A new report has called for negatively geared investors to have their tax rebates cut back, according to a housing supply study released this week that is being presented to both federal and state government agencies.
The McKell Institute’s “Homes for All” report, The 40 things we can do to improve supply and affordability, encourages all politicians to recognise that negative gearing and untaxed capital gains are inflating prices and says that these investment incentives should be cut back as 'Action 16' of the recommendations.
The negative gearing changes suggested in the report try to counter what the McKell Institute sees as an “equity issue”, according to report author Sean Macken.
“We believe that negative gearing is helping those who already have access to property to be able to have access to more, which is pushing up the price of housing for everyone,” Mr Macken told Smart Property Investment.
“We need to increase the supply of housing but we also need to stop intensifying the demand for housing because we find that, in particular, our younger people are being crowded out by people with three, four, or more properties,” he said.
He explained that housing affordability is particularly a huge issue in New South Wales.
“There are increasing numbers unable to get any property at all,” he said.
The report found that 55 per cent of homes are owned by 22 per cent of the population and were negative gearing to be cut back he expects that investors would remain in the market.
“We are arguing that we believe people will still invest in more properties and maintain the rental market – they just shouldn’t be given such a big tax concession.”
He recommends that negative gearing be phased out, rather than cancelled overnight, and that it could potentially still remain for new properties and off the plan purchases.
BIS Shrapnel’s managing director Robert Mellor, however, believes that it actually provides affordable housing for people in the way of rental properties.
“I always think that the continued operation of negative gearing provides an incentive for investors to get into the market that leads them to ultimately keep rents at a lower level than they would otherwise be, as it is keeping investors more focused on capital growth properties and therefore rents aren’t quite as high,” Mr Mellor told Smart Property Investment, suggesting that if negative gearing were to be removed investors would be seeking higher payments from tenants.
“I think if negative gearing would be removed tomorrow, rents would have to rise to keep up with some of that potential benefit that people are getting.”
“Criticism of negative gearing is overdone,” he said, explaining that most investors only have one or two properties.
“I think the majority of people who are investing in residential are not negatively gearing anyway, but even so, why shouldn’t expenses associated with the purchase of a property be a deduction just like you can make deductions for all other sort of investments?”

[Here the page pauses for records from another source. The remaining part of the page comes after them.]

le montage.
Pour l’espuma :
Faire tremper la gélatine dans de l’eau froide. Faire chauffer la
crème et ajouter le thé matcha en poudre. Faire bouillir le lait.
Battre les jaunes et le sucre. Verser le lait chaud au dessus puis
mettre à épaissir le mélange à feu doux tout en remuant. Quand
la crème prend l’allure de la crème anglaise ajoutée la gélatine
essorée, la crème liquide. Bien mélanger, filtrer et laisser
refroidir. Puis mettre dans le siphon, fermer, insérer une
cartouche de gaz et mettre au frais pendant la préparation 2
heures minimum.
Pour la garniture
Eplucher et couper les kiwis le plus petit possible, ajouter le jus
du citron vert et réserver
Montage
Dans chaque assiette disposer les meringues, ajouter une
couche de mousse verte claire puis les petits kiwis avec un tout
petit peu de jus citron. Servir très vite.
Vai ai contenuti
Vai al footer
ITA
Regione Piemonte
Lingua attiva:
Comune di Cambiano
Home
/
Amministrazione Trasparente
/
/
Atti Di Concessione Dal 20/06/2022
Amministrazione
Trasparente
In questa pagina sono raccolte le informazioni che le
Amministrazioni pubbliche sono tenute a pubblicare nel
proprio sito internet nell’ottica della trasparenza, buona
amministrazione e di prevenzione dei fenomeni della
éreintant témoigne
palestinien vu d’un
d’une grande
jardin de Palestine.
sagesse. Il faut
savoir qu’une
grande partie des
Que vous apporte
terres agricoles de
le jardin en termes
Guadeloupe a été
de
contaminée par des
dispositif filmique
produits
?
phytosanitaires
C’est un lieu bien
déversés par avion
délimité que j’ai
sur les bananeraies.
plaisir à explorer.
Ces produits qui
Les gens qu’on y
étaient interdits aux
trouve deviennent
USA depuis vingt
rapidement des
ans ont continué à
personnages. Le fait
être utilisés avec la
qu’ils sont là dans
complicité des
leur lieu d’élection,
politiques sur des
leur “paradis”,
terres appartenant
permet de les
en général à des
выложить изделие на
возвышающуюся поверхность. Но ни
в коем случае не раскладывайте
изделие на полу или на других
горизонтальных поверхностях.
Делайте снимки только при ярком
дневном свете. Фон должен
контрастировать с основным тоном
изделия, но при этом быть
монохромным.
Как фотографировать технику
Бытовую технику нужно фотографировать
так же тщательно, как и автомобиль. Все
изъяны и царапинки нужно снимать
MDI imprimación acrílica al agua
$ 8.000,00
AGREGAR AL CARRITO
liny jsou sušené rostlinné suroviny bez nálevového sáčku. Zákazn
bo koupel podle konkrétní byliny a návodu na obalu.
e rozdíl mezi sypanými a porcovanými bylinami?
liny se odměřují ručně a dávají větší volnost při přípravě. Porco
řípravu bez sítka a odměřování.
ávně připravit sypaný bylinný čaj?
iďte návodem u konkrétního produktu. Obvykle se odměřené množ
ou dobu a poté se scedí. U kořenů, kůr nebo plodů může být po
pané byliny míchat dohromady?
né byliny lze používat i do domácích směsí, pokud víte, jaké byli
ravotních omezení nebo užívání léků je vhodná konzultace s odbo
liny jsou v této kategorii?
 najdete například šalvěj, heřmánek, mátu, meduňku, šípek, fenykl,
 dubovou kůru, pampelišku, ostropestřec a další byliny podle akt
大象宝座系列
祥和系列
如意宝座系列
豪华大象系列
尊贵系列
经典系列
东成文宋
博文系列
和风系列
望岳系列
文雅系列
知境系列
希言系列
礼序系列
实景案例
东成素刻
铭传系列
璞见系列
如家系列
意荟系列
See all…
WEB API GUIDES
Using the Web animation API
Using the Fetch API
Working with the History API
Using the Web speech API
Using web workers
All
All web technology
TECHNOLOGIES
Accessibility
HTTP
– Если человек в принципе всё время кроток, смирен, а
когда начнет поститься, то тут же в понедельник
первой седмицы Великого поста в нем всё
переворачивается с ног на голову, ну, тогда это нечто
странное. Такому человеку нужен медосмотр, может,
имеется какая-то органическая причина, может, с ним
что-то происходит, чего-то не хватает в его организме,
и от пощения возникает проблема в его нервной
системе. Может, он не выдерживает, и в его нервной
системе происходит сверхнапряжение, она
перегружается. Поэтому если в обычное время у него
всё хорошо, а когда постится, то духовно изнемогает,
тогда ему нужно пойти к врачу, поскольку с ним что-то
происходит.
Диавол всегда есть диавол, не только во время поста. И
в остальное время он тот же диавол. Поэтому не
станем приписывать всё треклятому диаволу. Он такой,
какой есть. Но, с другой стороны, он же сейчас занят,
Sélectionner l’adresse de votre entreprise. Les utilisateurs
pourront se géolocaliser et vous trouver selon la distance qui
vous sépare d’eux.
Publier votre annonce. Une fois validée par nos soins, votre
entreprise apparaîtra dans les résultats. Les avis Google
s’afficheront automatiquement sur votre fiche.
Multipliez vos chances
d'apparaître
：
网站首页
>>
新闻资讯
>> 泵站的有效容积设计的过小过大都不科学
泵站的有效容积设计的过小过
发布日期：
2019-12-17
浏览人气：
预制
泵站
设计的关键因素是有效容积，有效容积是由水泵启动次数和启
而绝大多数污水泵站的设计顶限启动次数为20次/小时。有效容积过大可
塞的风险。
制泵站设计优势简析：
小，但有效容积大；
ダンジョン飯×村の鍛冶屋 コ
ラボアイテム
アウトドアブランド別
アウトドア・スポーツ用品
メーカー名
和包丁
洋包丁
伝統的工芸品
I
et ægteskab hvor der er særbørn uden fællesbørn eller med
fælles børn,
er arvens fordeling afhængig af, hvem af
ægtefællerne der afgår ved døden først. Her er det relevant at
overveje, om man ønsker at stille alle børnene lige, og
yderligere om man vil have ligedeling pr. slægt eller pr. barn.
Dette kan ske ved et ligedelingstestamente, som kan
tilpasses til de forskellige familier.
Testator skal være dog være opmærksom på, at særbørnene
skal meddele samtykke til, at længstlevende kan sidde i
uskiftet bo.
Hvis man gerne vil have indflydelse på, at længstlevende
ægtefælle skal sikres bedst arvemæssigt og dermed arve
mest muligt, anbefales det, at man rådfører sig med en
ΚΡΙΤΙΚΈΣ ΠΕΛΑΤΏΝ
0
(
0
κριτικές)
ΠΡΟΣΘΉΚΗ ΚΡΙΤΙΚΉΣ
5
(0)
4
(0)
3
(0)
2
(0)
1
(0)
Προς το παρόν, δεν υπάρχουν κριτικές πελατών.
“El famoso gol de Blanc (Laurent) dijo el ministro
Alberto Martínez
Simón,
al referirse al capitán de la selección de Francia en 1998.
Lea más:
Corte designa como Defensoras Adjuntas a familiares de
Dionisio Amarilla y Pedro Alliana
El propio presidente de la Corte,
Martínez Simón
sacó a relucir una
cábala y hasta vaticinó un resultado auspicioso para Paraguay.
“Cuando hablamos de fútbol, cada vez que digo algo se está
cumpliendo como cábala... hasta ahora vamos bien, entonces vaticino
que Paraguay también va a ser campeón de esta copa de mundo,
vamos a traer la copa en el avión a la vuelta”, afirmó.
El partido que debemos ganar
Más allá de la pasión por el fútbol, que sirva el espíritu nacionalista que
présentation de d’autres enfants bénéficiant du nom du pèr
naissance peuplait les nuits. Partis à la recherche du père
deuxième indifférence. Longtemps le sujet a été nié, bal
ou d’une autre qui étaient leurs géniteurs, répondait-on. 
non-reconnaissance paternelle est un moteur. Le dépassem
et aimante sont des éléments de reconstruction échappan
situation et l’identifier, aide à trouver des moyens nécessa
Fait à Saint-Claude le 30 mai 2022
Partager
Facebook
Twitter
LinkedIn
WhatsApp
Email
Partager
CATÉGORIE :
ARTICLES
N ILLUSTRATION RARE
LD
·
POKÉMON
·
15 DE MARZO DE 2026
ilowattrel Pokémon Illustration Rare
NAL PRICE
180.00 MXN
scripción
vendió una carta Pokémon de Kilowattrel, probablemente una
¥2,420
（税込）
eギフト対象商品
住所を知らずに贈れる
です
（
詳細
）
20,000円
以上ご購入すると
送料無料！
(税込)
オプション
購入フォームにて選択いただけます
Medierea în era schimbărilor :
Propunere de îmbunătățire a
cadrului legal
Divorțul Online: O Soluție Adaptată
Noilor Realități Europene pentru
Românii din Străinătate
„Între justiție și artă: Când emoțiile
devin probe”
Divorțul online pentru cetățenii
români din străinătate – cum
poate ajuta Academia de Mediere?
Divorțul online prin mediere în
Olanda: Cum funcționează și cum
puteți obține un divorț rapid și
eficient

While negative gearing and the reduction of the capital gains tax did help make the boom bigger in the past, he said that currently we are not seeing any increase in prices regardless.
“I would be really concerned that in markets like Sydney, when we’re not seeing much capital growth anyway, there would be a real significant discouragement for investors in the market," he said.
“People have this preoccupation with the negative impacts and that it fuels price growth. Well it does in a boom but we’ve long moved on from increases in prices, in the case of the Sydney market we’ve only had one good year in the last eight… We’re not going to see 40 or 50 per cent growth in a few years.”